# Task to complete:
Use the entries below and reproduce exactly the lines from the one containing "نظارت بر سلامت باشگاه‌های ورزشی (98, 806)" down to the one containing "English (851, 15)", both of them included.

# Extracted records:
————

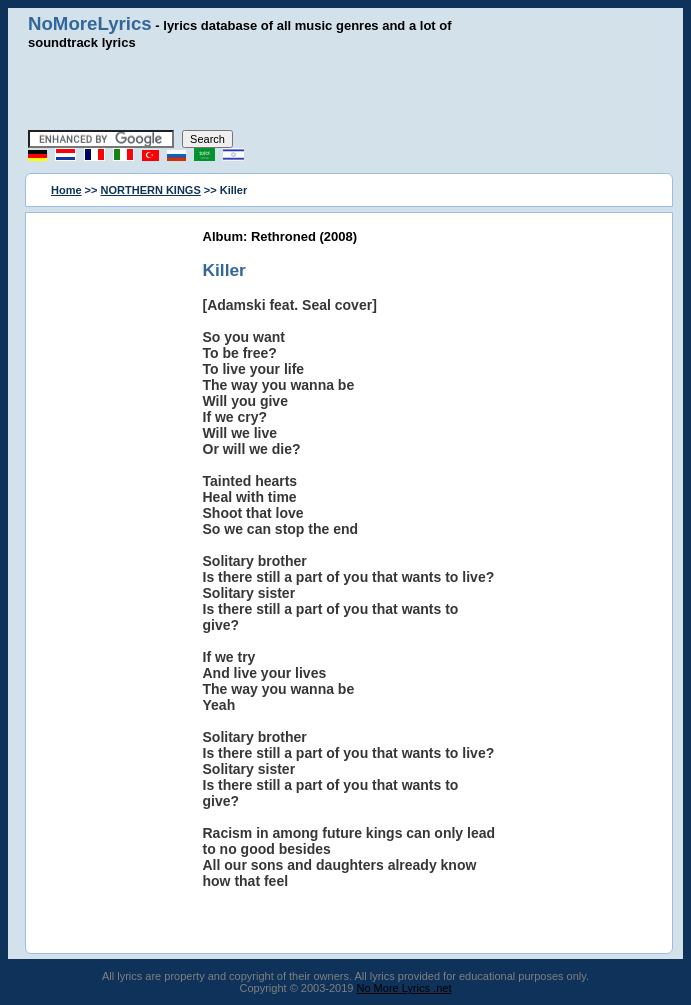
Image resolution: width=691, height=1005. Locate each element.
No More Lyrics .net (404, 988)
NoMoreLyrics (90, 23)
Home (66, 190)
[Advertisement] (346, 90)
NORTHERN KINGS (151, 190)
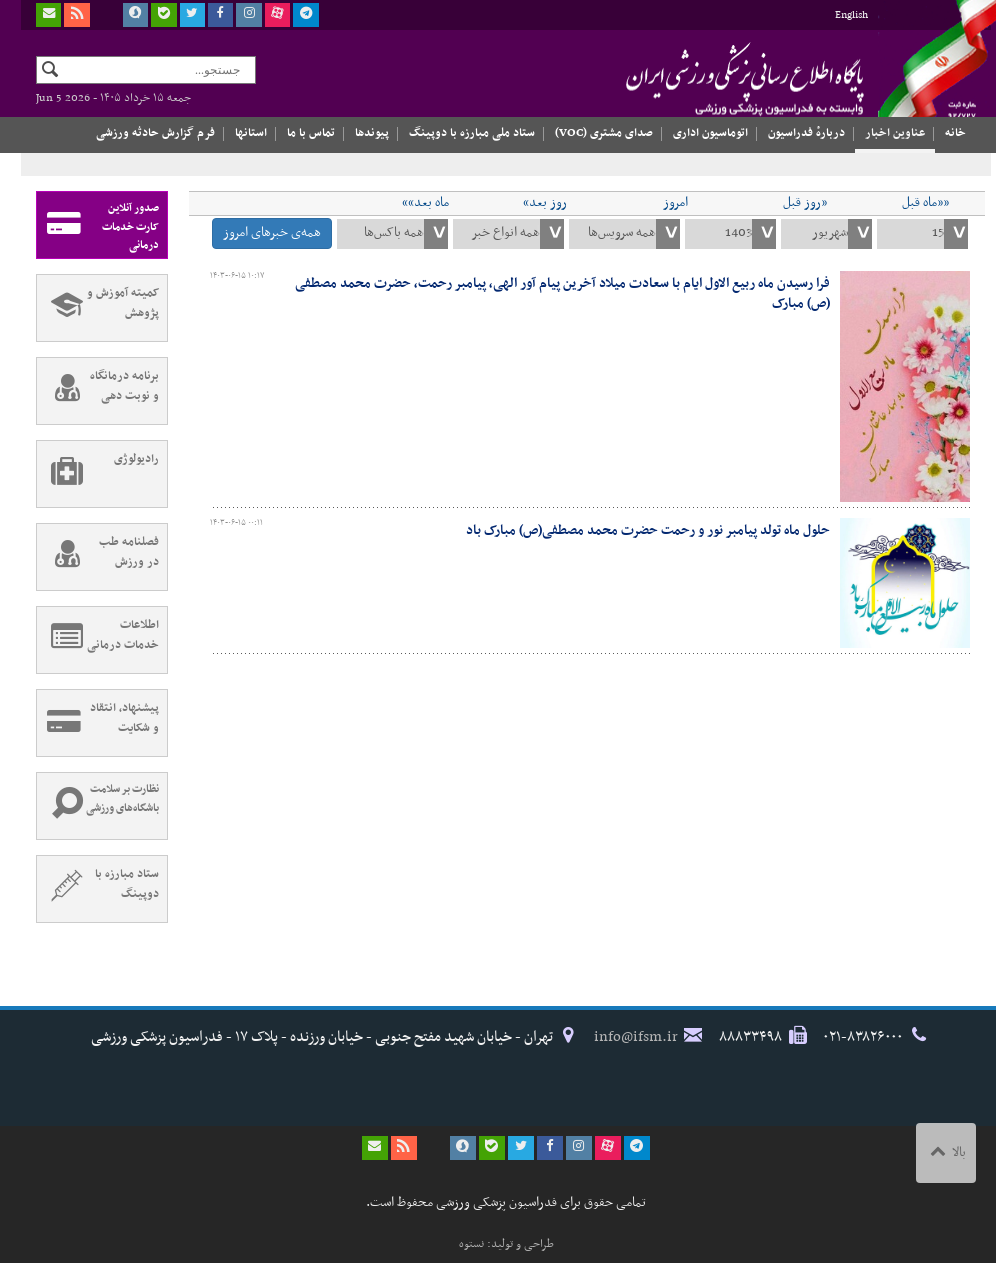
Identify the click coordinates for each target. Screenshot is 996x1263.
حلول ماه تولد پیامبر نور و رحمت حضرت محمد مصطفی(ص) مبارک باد (648, 530)
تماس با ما (311, 133)
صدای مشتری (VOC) (604, 133)
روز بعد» (545, 203)
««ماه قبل (925, 203)
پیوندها (372, 133)
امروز (675, 203)
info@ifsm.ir (636, 1037)
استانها (251, 133)
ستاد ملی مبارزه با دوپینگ (472, 133)
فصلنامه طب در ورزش (98, 557)
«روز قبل (805, 203)
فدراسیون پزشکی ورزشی (701, 77)
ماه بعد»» (425, 203)
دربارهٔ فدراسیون (806, 133)
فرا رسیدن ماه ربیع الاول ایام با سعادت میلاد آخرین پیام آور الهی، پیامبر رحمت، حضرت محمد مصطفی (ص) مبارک (562, 294)
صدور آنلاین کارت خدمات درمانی (98, 225)
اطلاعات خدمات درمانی (98, 640)
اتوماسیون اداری (710, 133)
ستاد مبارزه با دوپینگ (98, 889)
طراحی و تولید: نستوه (506, 1244)
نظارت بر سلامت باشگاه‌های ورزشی (98, 806)
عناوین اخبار (895, 133)
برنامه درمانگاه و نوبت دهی (98, 391)
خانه (955, 133)
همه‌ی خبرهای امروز (272, 232)
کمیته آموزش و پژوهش (98, 308)
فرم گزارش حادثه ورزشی (155, 133)
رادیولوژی (98, 474)
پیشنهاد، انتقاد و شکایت (98, 723)
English (851, 15)
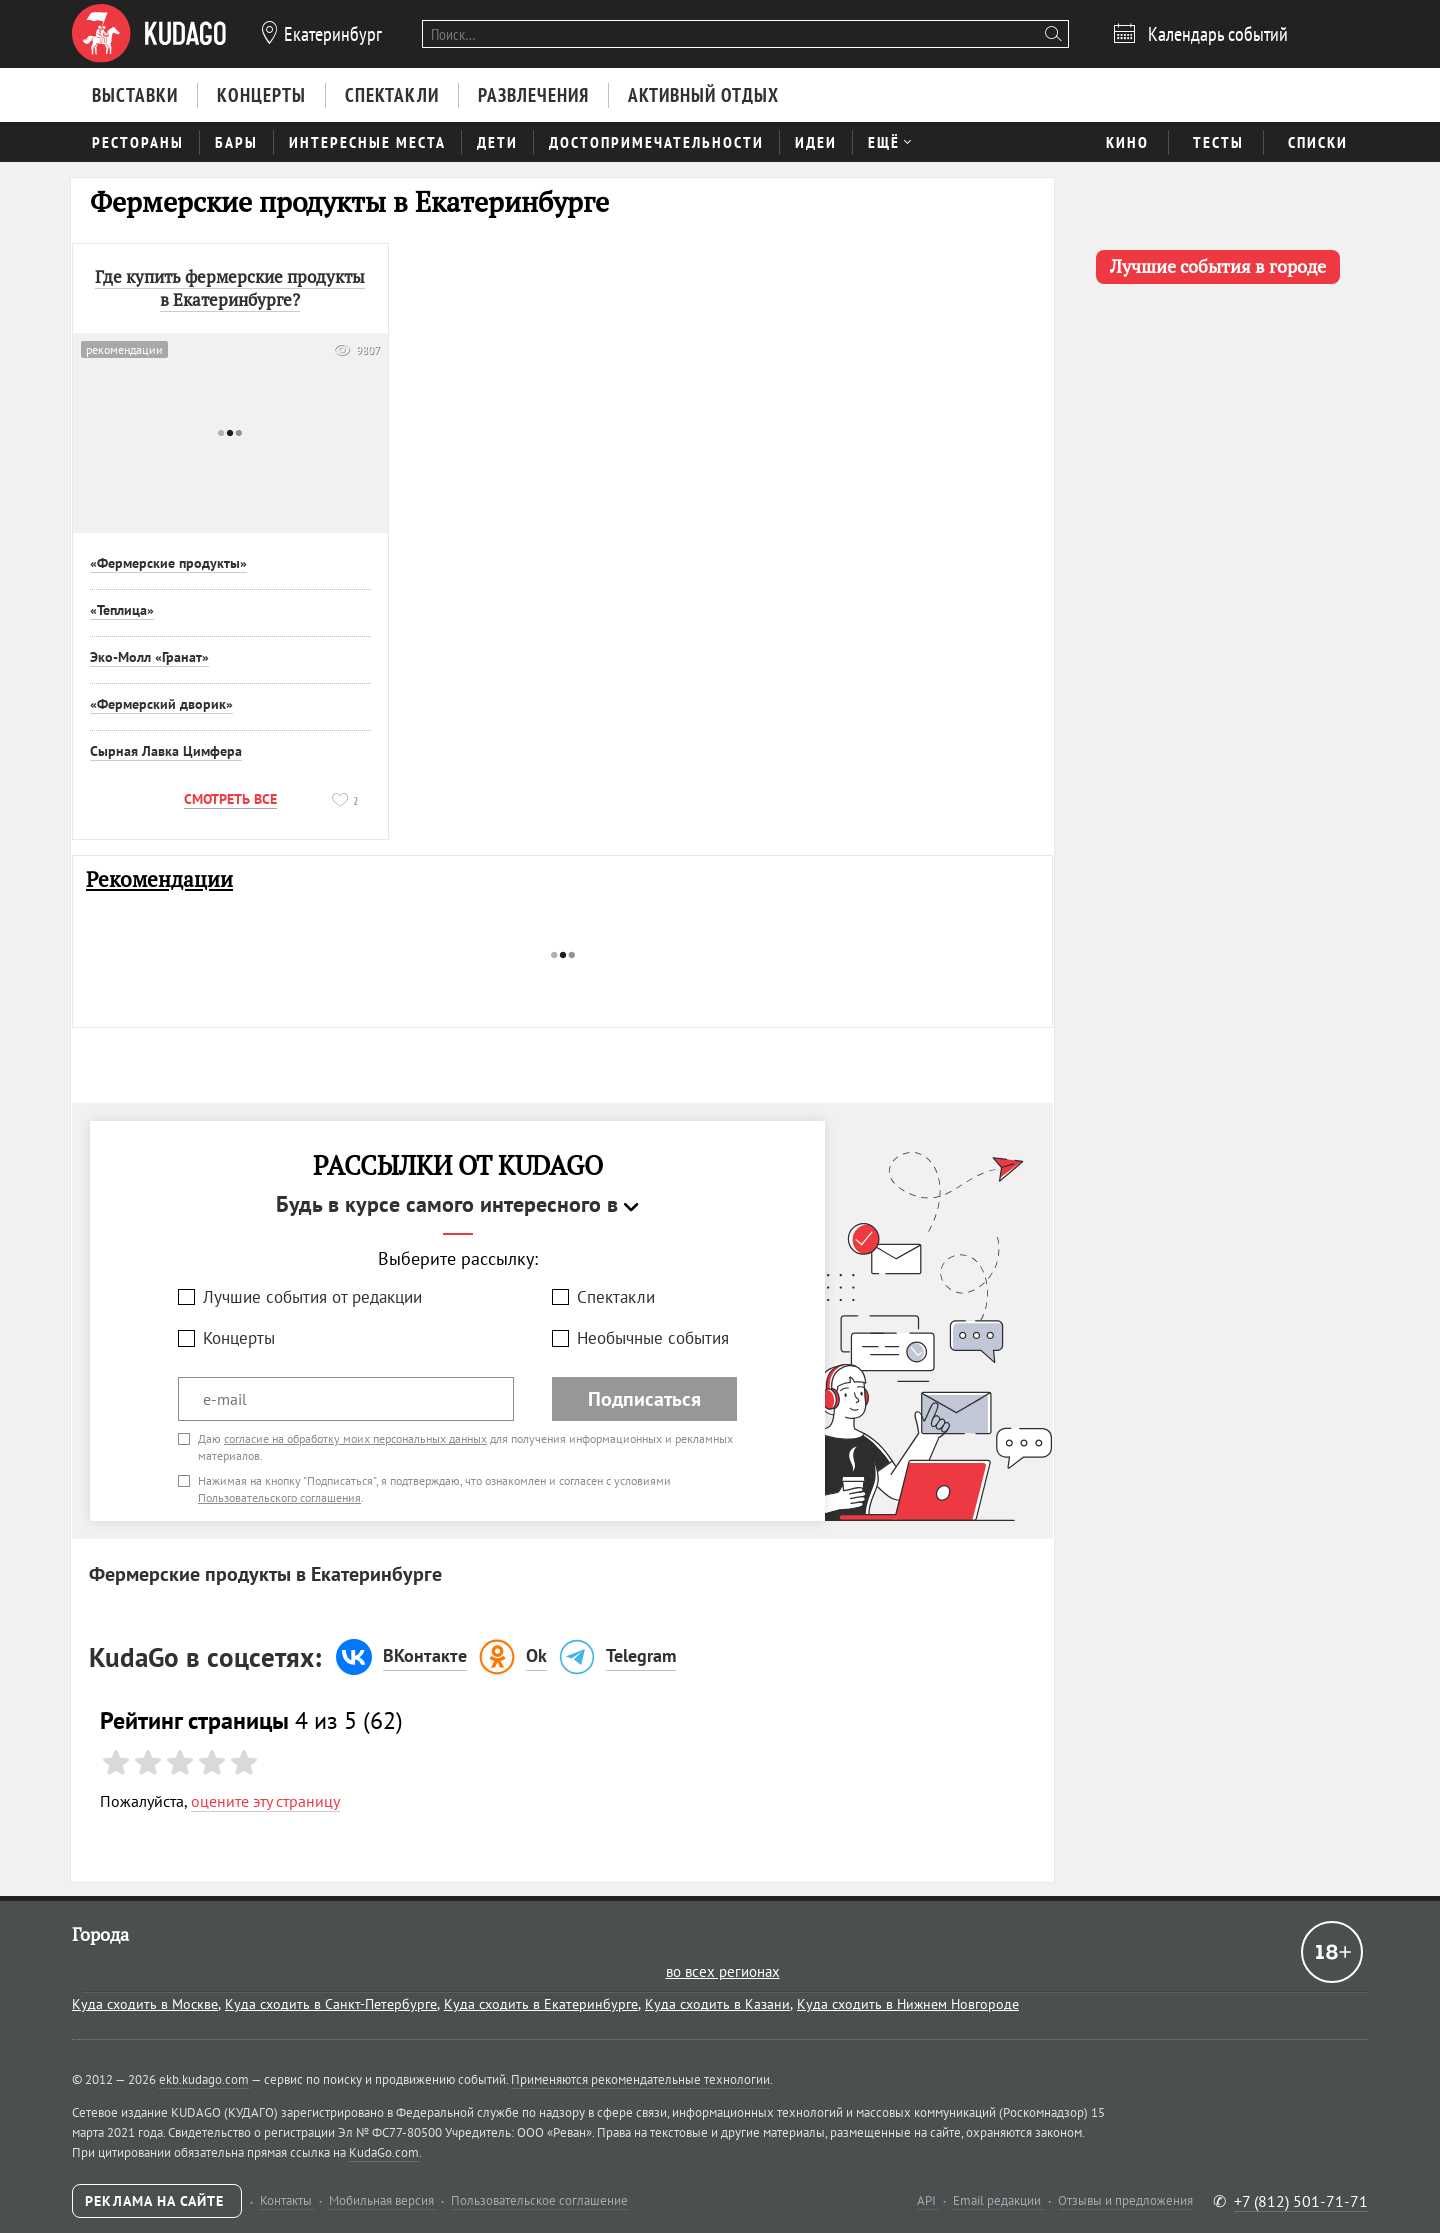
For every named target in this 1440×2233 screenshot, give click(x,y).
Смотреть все (230, 799)
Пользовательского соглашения (279, 1497)
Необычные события (653, 1338)
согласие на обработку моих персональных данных (355, 1438)
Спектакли (616, 1297)
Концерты (239, 1338)
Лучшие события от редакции (312, 1297)
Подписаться (644, 1399)
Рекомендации (159, 879)
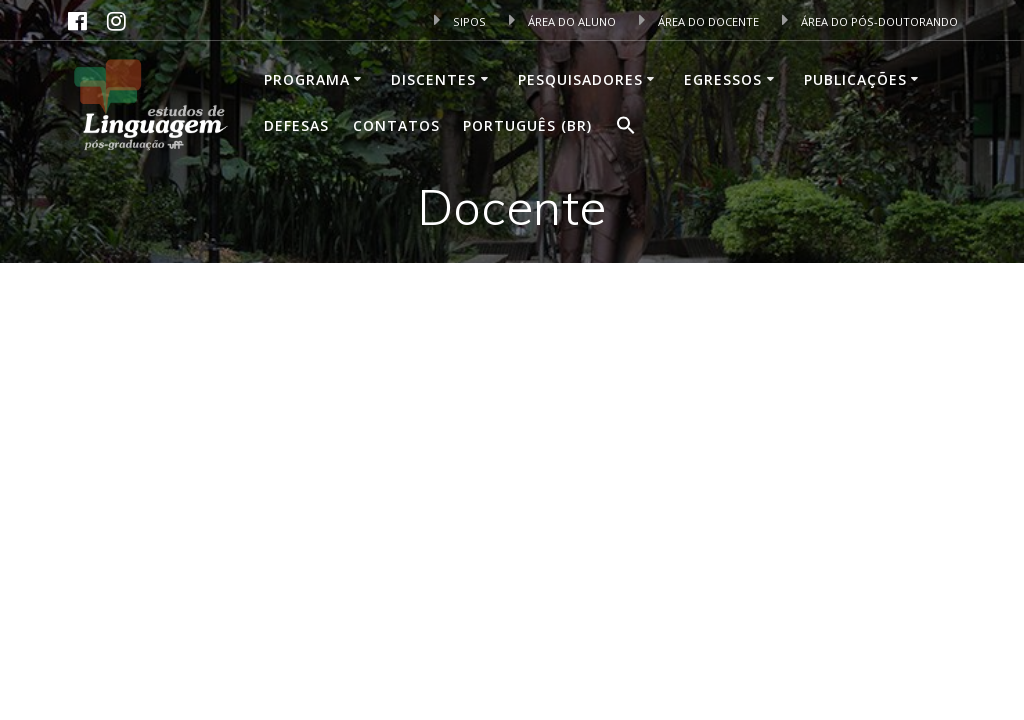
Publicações (855, 79)
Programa (307, 79)
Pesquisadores (580, 79)
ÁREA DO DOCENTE (699, 21)
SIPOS (460, 21)
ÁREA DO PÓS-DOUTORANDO (870, 21)
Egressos (723, 79)
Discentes (433, 79)
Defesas (296, 125)
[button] (626, 128)
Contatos (396, 125)
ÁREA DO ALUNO (562, 21)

————

# Task result:
نظارت بر سلامت باشگاه‌های ورزشی (98, 806)
عناوین اخبار (895, 133)
برنامه درمانگاه و نوبت دهی (98, 391)
خانه (955, 133)
همه‌ی خبرهای امروز (272, 232)
کمیته آموزش و پژوهش (98, 308)
فرم گزارش حادثه ورزشی (155, 133)
رادیولوژی (98, 474)
پیشنهاد، انتقاد و شکایت (98, 723)
English (851, 15)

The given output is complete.